> Exercise requirements
Please write out every record below exactly as it stands.
=== Supplied records ===
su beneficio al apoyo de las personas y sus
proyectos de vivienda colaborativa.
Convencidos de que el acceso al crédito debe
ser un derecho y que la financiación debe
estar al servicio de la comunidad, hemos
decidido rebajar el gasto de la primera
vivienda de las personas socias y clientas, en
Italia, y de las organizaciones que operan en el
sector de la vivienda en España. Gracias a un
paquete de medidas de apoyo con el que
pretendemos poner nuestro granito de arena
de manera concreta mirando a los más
===
> Answer to this exercise
su beneficio al apoyo de las personas y sus
proyectos de vivienda colaborativa.
Convencidos de que el acceso al crédito debe
ser un derecho y que la financiación debe
estar al servicio de la comunidad, hemos
decidido rebajar el gasto de la primera
vivienda de las personas socias y clientas, en
Italia, y de las organizaciones que operan en el
sector de la vivienda en España. Gracias a un
paquete de medidas de apoyo con el que
pretendemos poner nuestro granito de arena
de manera concreta mirando a los más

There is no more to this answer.